Reforms To Lure Private Patients
The Age
Tuesday August 19, 1997
Private hospital patients will be able to get up-front quotes on the price of surgery under Federal Government reforms to private health insurance announced yesterday.
The change is among a series of measures aimed at encouraging more people back into private health insurance by minimising out-of-pocket expenses associated with hospitalisation.
The Government also announced a crackdown on perceived abuse of the health insurance system.
Among the targets are expectant mothers who take short-term insurance cover to give birth in a private hospital. Under the new rules, the qualifying period for obstetrics will be extended from nine months to a year.
And in a move aimed at minimising costs to patients, doctors will be encouraged to strike contracts with private hospitals.
The Federal Health Minister, Dr Michael Wooldridge, said yesterday the contract system introduced by the former Labor health minister, Dr Carmen Lawrence, had failed, but the new reforms had the capacity to improve the situation.
Under the previous reforms, doctors were encouraged to contract with health funds. The Labor Government legislated so that health funds could insure for medical costs above the Medicare benefits schedule, provided the contracts were in place.
The reforms were intended to eliminate out-of-pocket costs borne by patients on top of rebates they received by allowing insurers to theoretically insure their customers for all costs.
But doctors have been reluctant to embrace the changes, with the Australian Medical Association likening the Labor reforms to United States-style managed care, under which treatments can be refused if they are too expensive.
Dr Wooldridge said the new reforms gave legislative protection against any moves by health insurers to dictate accepted clinical practice, thus "enshrining in law the doctor-patient relationship", and preventing US-style managed care entering Australia's private health industry.

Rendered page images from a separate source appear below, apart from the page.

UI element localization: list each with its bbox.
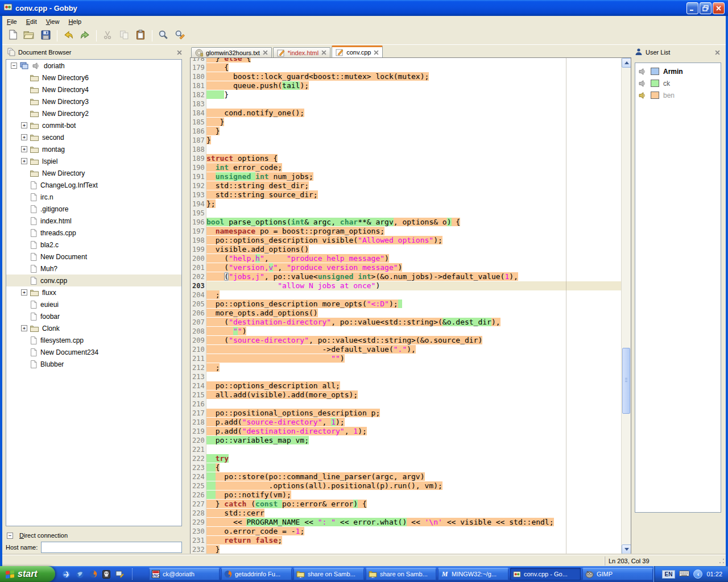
replace-button[interactable] — [172, 28, 188, 43]
code-line-230[interactable]: 230 o.error_code = -1; — [191, 527, 621, 536]
code-line-213[interactable]: 213 — [191, 372, 621, 381]
code-line-223[interactable]: 223 { — [191, 463, 621, 472]
task-button-share-on-samb[interactable]: share on Samb... — [293, 568, 364, 580]
tree-item-clonk[interactable]: +Clonk — [6, 322, 181, 334]
user-list-close-icon[interactable] — [713, 48, 721, 56]
tree-item-filesystem-cpp[interactable]: filesystem.cpp — [6, 334, 181, 346]
code-line-211[interactable]: 211 "") — [191, 354, 621, 363]
tab-close-icon[interactable] — [321, 50, 326, 55]
code-line-221[interactable]: 221 — [191, 445, 621, 454]
tree-item-gitignore[interactable]: .gitignore — [6, 203, 181, 215]
user-row-ck[interactable]: ck — [635, 77, 721, 89]
scroll-up-button[interactable] — [622, 58, 631, 68]
expander-icon[interactable]: + — [21, 158, 27, 164]
code-line-200[interactable]: 200 ("help,h", "produce help message") — [191, 254, 621, 263]
code-line-220[interactable]: 220 po::variables_map vm; — [191, 436, 621, 445]
tab-close-icon[interactable] — [374, 50, 379, 55]
tree-item-new-directory4[interactable]: New Directory4 — [6, 84, 181, 95]
code-line-226[interactable]: 226 po::notify(vm); — [191, 490, 621, 500]
code-line-202[interactable]: 202 ("jobs,j", po::value<unsigned int>(&… — [191, 272, 621, 281]
tree-item-bla2-c[interactable]: bla2.c — [6, 239, 181, 251]
copy-button[interactable] — [116, 28, 132, 43]
code-line-210[interactable]: 210 ->default_value("."), — [191, 345, 621, 354]
code-line-222[interactable]: 222 try — [191, 454, 621, 463]
code-line-184[interactable]: 184 cond.notify_one(); — [191, 109, 621, 118]
quicklaunch-firefox-icon[interactable] — [89, 570, 97, 578]
tree-item-second[interactable]: +second — [6, 131, 181, 143]
tree-item-changelog-inftext[interactable]: ChangeLog.InfText — [6, 179, 181, 191]
code-line-212[interactable]: 212 ; — [191, 363, 621, 372]
code-line-204[interactable]: 204 ; — [191, 290, 621, 300]
tree-item-irc-n[interactable]: irc.n — [6, 191, 181, 203]
tree-item-new-document[interactable]: New Document — [6, 251, 181, 263]
tree-item-commit-bot[interactable]: +commit-bot — [6, 119, 181, 131]
expander-icon[interactable]: + — [21, 146, 27, 152]
code-line-183[interactable]: 183 — [191, 99, 621, 109]
code-view[interactable]: 178 } else {179 {180 boost::lock_guard<b… — [191, 58, 621, 554]
host-name-input[interactable] — [41, 542, 182, 553]
tree-item-montag[interactable]: +montag — [6, 143, 181, 155]
code-line-195[interactable]: 195 — [191, 209, 621, 218]
expander-icon[interactable]: − — [11, 63, 17, 69]
tab-conv-cpp[interactable]: conv.cpp — [332, 45, 383, 57]
tree-item-blubber[interactable]: Blubber — [6, 358, 181, 370]
code-line-208[interactable]: 208 "") — [191, 327, 621, 336]
code-line-228[interactable]: 228 std::cerr — [191, 509, 621, 518]
task-button-ck-doriath[interactable]: VNCck@doriath — [149, 568, 220, 580]
code-line-225[interactable]: 225 .options(all).positional(p).run(), v… — [191, 481, 621, 490]
redo-button[interactable] — [77, 28, 93, 43]
code-line-203[interactable]: 203 "allow N jobs at once") — [191, 281, 621, 290]
code-line-182[interactable]: 182 } — [191, 90, 621, 99]
quicklaunch-skull-icon[interactable] — [102, 570, 110, 579]
code-line-209[interactable]: 209 ("source-directory", po::value<std::… — [191, 336, 621, 345]
code-line-192[interactable]: 192 std::string dest_dir; — [191, 181, 621, 190]
code-line-186[interactable]: 186 } — [191, 127, 621, 136]
maximize-button[interactable] — [700, 2, 712, 14]
code-line-199[interactable]: 199 visible.add_options() — [191, 245, 621, 254]
open-button[interactable] — [21, 28, 37, 43]
menu-item-help[interactable]: Help — [64, 17, 86, 26]
scroll-down-button[interactable] — [622, 544, 631, 554]
code-line-190[interactable]: 190 int error_code; — [191, 163, 621, 172]
find-button[interactable] — [155, 28, 171, 43]
tab-glomwin32hours-txt[interactable]: glomwin32hours.txt — [191, 47, 272, 57]
language-indicator[interactable]: EN — [662, 570, 676, 579]
tree-item-euieui[interactable]: euieui — [6, 298, 181, 310]
code-line-205[interactable]: 205 po::options_description more_opts("<… — [191, 300, 621, 309]
menu-item-view[interactable]: View — [42, 17, 64, 26]
tree-item-new-directory6[interactable]: New Directory6 — [6, 72, 181, 84]
code-line-187[interactable]: 187} — [191, 136, 621, 145]
task-button-getaddrinfo-fu[interactable]: getaddrinfo Fu... — [221, 568, 292, 580]
task-button-conv-cpp-go[interactable]: conv.cpp - Go... — [510, 568, 581, 580]
code-line-191[interactable]: 191 unsigned int num_jobs; — [191, 172, 621, 181]
code-line-227[interactable]: 227 } catch (const po::error& error) { — [191, 500, 621, 509]
tree-item-fluxx[interactable]: +fluxx — [6, 286, 181, 298]
code-line-181[interactable]: 181 queue.push(tail); — [191, 81, 621, 90]
tab-index-html[interactable]: *index.html — [273, 47, 330, 57]
code-line-189[interactable]: 189struct options { — [191, 154, 621, 163]
tree-item-doriath[interactable]: −doriath — [6, 60, 181, 72]
cut-button[interactable] — [100, 28, 115, 43]
direct-connection-toggle[interactable]: − Direct connection — [7, 532, 68, 539]
tree-item-muh[interactable]: Muh? — [6, 263, 181, 275]
code-line-185[interactable]: 185 } — [191, 118, 621, 127]
code-line-214[interactable]: 214 po::options_description all; — [191, 381, 621, 390]
code-line-194[interactable]: 194}; — [191, 199, 621, 209]
resize-grip[interactable] — [718, 558, 725, 564]
code-line-219[interactable]: 219 p.add("destination-directory", 1); — [191, 427, 621, 436]
task-button-mingw32-g[interactable]: MMINGW32:~/g... — [438, 568, 508, 580]
tree-item-lspiel[interactable]: +lspiel — [6, 155, 181, 167]
code-line-179[interactable]: 179 { — [191, 63, 621, 72]
code-line-232[interactable]: 232 } — [191, 545, 621, 554]
start-button[interactable]: start — [0, 566, 55, 582]
document-browser-close-icon[interactable] — [175, 48, 183, 56]
tree-item-new-directory[interactable]: New Directory — [6, 167, 181, 179]
tree-item-threads-cpp[interactable]: threads.cpp — [6, 227, 181, 239]
code-line-197[interactable]: 197 namespace po = boost::program_option… — [191, 227, 621, 236]
tray-collapse-icon[interactable]: ‹ — [693, 569, 702, 579]
tree-item-new-directory3[interactable]: New Directory3 — [6, 95, 181, 107]
task-button-share-on-samb[interactable]: share on Samb... — [366, 568, 436, 580]
save-button[interactable] — [38, 28, 53, 43]
minimize-button[interactable] — [686, 2, 698, 14]
code-line-178[interactable]: 178 } else { — [191, 58, 621, 63]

He said doctors would no longer be required to negotiate only with the health funds, but could secure deals with hospitals instead.
Private hospitals that in turn failed to strike deals with health funds would be protected by a "second-tier default benefit", under which they would receive 80 to 85 per cent of the average benefits paid under contracts made by the particular fund.
Australia's private health funds have been haemorrhaging for the past 12 years. Fewer than one-third of Australians have private health cover.
The Australian Medical Association's president, Dr Keith Woollard, welcomed the moves to protect private hospitals from managed care's "worst effects", but called on Dr Wooldridge to "completely abandon Labor's managed-care agenda".
"Doctors are not signing contracts because they have seen how managed care directly interferes in the doctor-patient relationship," he said.
THE PRIVATE HEALTH REFORMS
* Patients will get up-front quotes before surgery.
* Doctors will be encouraged to strike contracts with private hospitals, not just health funds.
* The qualifying period for obstetrics from the time of taking up private health insurance will be extended from nine to 12 months.
* Protection for hospitals that fail to sign up contracts.
* Legislation to ensure United States-style managed care does not gain a foothold in Australia.